NEIL SHICOFF AS HOFFMANN


I believe - immodest as it sounds - I make a stamp on Hoffmann.

I have trouble with my own talent and that's why I've always felt close to Hoffmann emotionally. It's a part that's tailor-made for my psyche. It's one reason that it shines above all the other roles I do. When I do this part, it's a perfect, total experience for me in every way. Hoffmann is unable to cope with what he has to offer. He can't live with it. That's at the center of the creativity of that part. You live out what you think great artists and writers are like, and that's what Hoffmann's about. He can't cope with creating and that's the emphasis of the part for me. He's a very self-destructive man. I love him. I love the man. He can't find his own sexuality or his grounding.

It's not just the character, but the music also touches me.
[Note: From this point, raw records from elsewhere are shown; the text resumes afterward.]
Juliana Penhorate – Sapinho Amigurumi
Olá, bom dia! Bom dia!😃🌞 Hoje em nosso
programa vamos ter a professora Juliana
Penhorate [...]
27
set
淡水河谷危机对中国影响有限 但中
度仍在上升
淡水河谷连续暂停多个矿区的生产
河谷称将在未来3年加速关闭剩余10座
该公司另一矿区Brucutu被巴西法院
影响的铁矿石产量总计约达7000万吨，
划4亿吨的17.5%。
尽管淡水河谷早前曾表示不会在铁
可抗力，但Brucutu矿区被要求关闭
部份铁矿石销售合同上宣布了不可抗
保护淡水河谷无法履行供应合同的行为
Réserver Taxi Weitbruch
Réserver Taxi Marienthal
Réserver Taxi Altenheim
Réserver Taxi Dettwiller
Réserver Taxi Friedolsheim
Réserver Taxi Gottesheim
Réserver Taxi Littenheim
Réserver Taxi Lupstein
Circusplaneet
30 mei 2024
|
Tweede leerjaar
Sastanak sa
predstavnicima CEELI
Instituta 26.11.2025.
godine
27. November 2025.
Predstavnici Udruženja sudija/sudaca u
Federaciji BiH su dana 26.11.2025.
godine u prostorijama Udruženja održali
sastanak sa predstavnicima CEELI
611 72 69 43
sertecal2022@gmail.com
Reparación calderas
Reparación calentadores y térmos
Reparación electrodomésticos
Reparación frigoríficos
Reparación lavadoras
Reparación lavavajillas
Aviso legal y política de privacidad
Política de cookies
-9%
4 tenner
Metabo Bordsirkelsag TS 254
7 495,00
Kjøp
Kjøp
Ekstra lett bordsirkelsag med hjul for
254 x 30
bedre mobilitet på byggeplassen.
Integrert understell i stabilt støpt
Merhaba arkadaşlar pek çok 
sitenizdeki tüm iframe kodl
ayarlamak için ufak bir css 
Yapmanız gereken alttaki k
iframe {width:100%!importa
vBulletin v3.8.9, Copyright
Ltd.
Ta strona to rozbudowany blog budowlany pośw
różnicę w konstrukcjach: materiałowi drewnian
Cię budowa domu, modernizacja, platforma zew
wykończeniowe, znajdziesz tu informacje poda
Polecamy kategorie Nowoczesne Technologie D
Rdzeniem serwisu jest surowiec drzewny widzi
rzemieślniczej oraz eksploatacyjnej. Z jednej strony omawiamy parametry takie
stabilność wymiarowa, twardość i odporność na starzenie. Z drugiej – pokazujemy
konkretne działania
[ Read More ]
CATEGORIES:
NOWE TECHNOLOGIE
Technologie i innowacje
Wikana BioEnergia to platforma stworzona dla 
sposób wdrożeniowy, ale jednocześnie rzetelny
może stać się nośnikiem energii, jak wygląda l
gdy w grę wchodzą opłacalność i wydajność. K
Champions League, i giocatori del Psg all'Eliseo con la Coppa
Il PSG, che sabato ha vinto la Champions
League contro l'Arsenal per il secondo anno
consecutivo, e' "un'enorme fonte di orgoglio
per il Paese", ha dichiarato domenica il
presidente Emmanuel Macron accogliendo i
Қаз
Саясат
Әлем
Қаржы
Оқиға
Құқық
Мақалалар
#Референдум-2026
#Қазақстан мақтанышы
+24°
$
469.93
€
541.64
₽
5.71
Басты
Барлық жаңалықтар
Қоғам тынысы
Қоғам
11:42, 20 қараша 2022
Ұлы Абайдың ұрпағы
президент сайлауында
I don't think it's the greatest music ever written for sure, but it is an all-around great piece - it's total, wonderful theater. Once again, I don't think it's great music, but it's so right for the piece and it really gets to me. It's more than just the notes that make it hard. It's the emotions. At the end of the night, I'm completely wrecked, wiped out.
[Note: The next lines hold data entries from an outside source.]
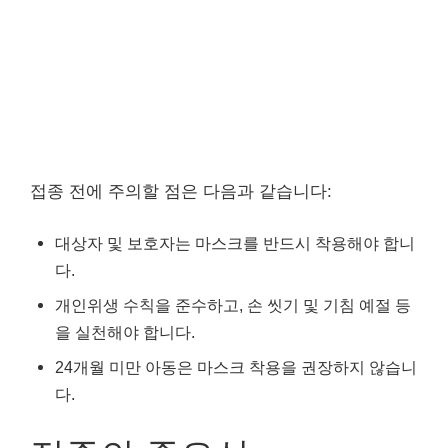
접종 전에 주의할 점은 다음과 같습니다:
대상자 및 보호자는 마스크를 반드시 착용해야 합니
다.
개인위생 수칙을 준수하고, 손 씻기 및 기침 예절 등
을 실천해야 합니다.
24개월 미만 아동은 마스크 착용을 권장하지 않습니
다.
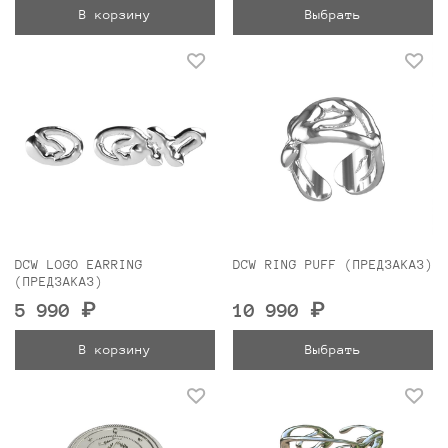
В корзину
Выбрать
DCW LOGO EARRING
DCW RING PUFF (ПРЕДЗАКАЗ)
(ПРЕДЗАКАЗ)
5 990 ₽
10 990 ₽
В корзину
Выбрать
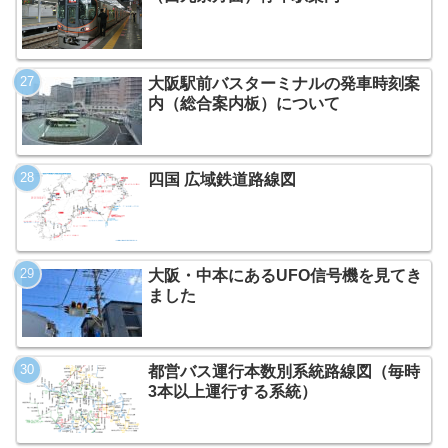
大阪駅前バスターミナルの発車時刻案
内（総合案内板）について
四国 広域鉄道路線図
大阪・中本にあるUFO信号機を見てき
ました
都営バス運行本数別系統路線図（毎時
3本以上運行する系統）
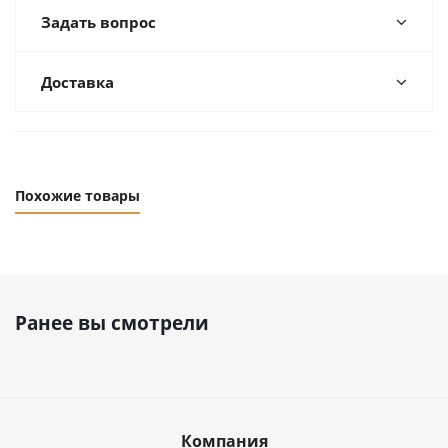
Задать вопрос
Доставка
Похожие товары
Ранее вы смотрели
Компания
When I sing other roles like Don Carlos, I sing more technically than I do in Hoffmann. It's a varied part, and dirty, in the sense that the guy always has his fingernails on the floor. He's out there all night trying to dig up some guts. I don't see it as anything else. I take the character as I find him in each scene and I never think of him as being horrible. He's just always satisfying. During the evening, there's a complete metamorphosis of a personality. It can be like his turning into a butterfly if it's directed like that.
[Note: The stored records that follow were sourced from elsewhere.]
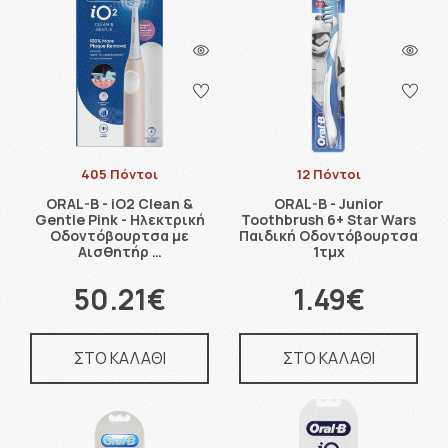
405 Πόντοι
12 Πόντοι
ORAL-B - iO2 Clean &
ORAL-B - Junior
Gentle Pink - Ηλεκτρική
Toothbrush 6+ Star Wars
Οδοντόβουρτσα με
Παιδική Οδοντόβουρτσα
Αισθητήρ …
1τμχ
50.21€
1.49€
ΣΤΟ ΚΑΛΑΘΙ
ΣΤΟ ΚΑΛΑΘΙ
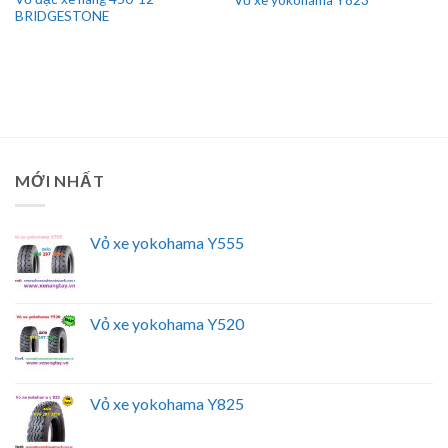
BRIDGESTONE
MỚI NHẤT
Vỏ xe yokohama Y555
Vỏ xe yokohama Y520
Vỏ xe yokohama Y825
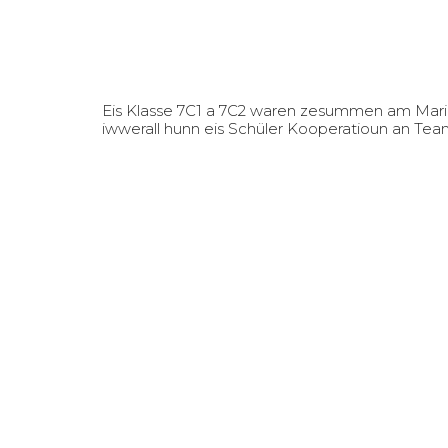
Eis Klasse 7C1 a 7C2 waren zesummen am Marie
iwwerall hunn eis Schüler Kooperatioun an Te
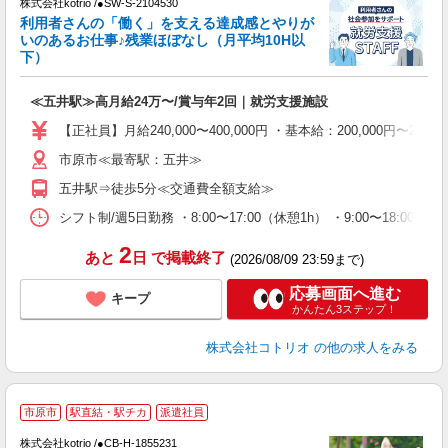
株式会社kotrio /●SW-S-2104530
女
利用者さんの「働く」を支える達成感とやりが
ド
いのあるお仕事♪残業ほぼなし（月平均10H以
活
下）
ル
自
≪五井駅≫高月給24万〜/賞与年2回｜就労支援施設
役
【正社員】月給240,000〜400,000円 ・基本給：200,000
市原市≪最寄駅：五井≫
五井駅⇒徒歩5分≪交通費全額支給≫
シフト制/週5日勤務 ・8:00〜17:00（休憩1h） ・9:00〜18:0
2
あと
日
で掲載終了
(2026/08/09 23:59まで)
応募画面へ進む
キープ
かんたん3ステップ！
株式会社コトリオ
の他の求人をみる
2
市原市
駅直結・駅チカ
派遣社員
不
株式会社kotrio /●CB-H-1855231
Hoffmann is a part that I am. I don't do anything. I just am. From the moment I walk onstage, I start digging into my guts and dealing with what I'm feeling in my life and what I think Hoffmann is feeling, and then I become him. It's totally reacting. Sometimes I get too nervous or there's something in my personal life that doesn't let me concentrate fully on what I'm doing. I'm an extraordinarily emotional person and that comes totally from my environment, from the moment - absolutely. And that's why this part, which is a very emotional one for me, is so important. I'm at an interesting time in my career. I think I'm now one of the leading tenors and it's up to me where I go from here. It has to do with how comfortable you are with your talent and your productivity. When people who know me see me in Hoffmann, they know it's me. He is me. It's just like going into therapy for me to do this part onstage. I'm a person who works well out of adversity and that's one reason this role suits me. I work much better when people are saying, "I don't like you." Then I work much harder to make them change their minds. I do produce better under those circumstances, if I have a network of people around to support me. I do what I do. I'm very together on that one. I'm not going to be anything other than what I am. I've been criticized right and left by critics on this part but....If it ain't broke, don't fix it. But I do play him much deeper now, much more destructive. I just thought, "I don't want to do a lot of Hoffmanns for a while. I'm Hoffmanned out." And having said that, I suddenly thought, "I miss it already. I want to do more and more and more." I wish that all my roles were like that. Unfortunately, they're not.

I wish there were more of these kinds of roles but I'll take the one that I have for now. If I had to sing Alfredo in Traviata for the rest of my life, I wouldn't do this. I don't think I could do it. I'd quit. I do it so I can find something and create, not just for the money. I always say to coaches, "Isn't there another Hoffmann we can find, another role that would be just right for me?" and they sometimes say, "Pique Dame," but that's a little heavy for me. We'll have to wait for that one. All these neurotic, crazy parts!